Again, clearly you haven't studied anything in the philosophy of language or linguistics. Effective use of
natural languages (and when I say effective: GPT4 scores far better at writing coherence and sophistication in many languages than average native speakers) is not based on grammatical or syntactic rules, those only get you in the door.
If you know anything about translation, you'll know that high-level translation is not a systematic game of rules at all, it's a matter of understanding--
possibly the greatest test of true understanding. Read the major authors in hermeneutics to learn more, like Gadamer or Ricoeur, to hear how this is well established in the philosophy of language.

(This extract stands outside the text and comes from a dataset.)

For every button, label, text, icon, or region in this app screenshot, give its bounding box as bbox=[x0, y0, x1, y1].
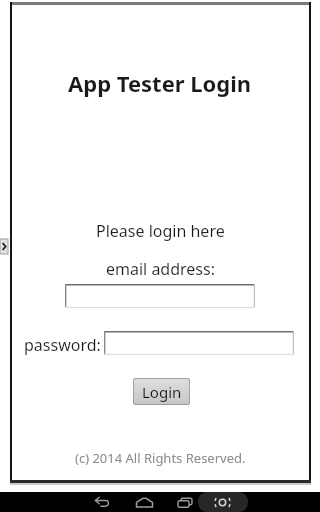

Being able to move ideas between wildly different languages -- and (as I stated above and you ignored) being able to translate between modes of expression, even for instance turning a complex academic argument into an intuitive explanation of understandable simple metaphors for a layperson -- requires
understanding the content itself. It requires grasping the tone, the hidden implications and subtexts that inhabit different languages, etc.
GPT doesn't translate in a rule based way; it is foundationally multi-lingual in the sense that it can accomplish any thought or task in countless languages natively, which requires abstracting meaning over the form of language.
This is another extremely polemic paper from someone who is writing in essay fashion, fun for his tone but not very interesting. I also know his type well; he adheres to the roughly American "analytic" school of thought on language, as is evident in the extremely narrow confines of what he considers to be reason. Fortunately, few take that tradition very seriously anymore on its own narrow terms.
(I mentioned Wittgenstein earlier for the same reason--despite starting in the analytic tradition and being a star of it, his final works made a radical turn into grasping that language is
not a correspondence nor a logical form or structure on top of the perceived nor on top of some substrate of logical reasoning. His re-conception of "language games" blows apart that kind of thinking, and puts you into the territory of understanding the hermeneutic authors mentioned earlier.)
So how do you make GPT4 reason well? First you need to understand what reasoning actually is. It's a
game in language. It's
not a mental process that is later expressed in language; it is instead a particular kind of language use.
How do you teach a student to reason? One of the best ways--and oldest--is to illustrate the Socratic method, so that your students learn to use the process of question and analogy to refine their thinking, expose contradictions, and reach a new insight or refute a point. They learn--through language--to work out the truth. GPT models similarly can do excellent reasoning if you give them the form of Socratic dialogue (eg.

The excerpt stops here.